### Your assignment:
Those lines of the following listing which contain the string "Bukit" should be returned.

### Input records:
##############################
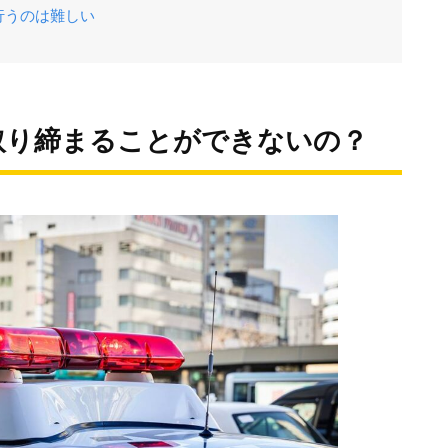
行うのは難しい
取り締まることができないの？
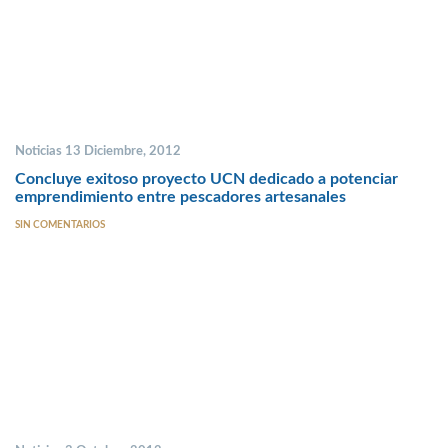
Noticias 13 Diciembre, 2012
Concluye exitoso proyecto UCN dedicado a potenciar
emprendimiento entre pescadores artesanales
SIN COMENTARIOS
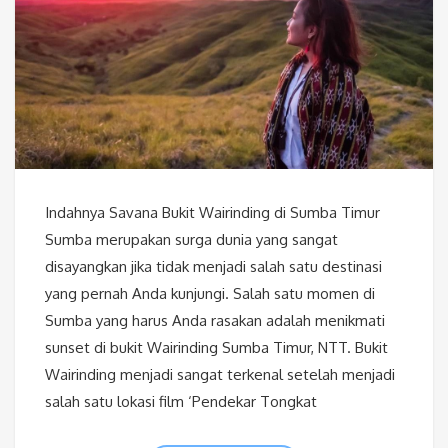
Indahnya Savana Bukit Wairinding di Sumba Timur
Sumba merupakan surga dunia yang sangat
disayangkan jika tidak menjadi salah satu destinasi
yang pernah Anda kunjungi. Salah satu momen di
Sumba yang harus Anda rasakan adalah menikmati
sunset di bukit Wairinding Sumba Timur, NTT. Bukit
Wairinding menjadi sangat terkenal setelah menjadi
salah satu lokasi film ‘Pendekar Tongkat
##############################
### Problem solution:
Indahnya Savana Bukit Wairinding di Sumba Timur
sunset di bukit Wairinding Sumba Timur, NTT. Bukit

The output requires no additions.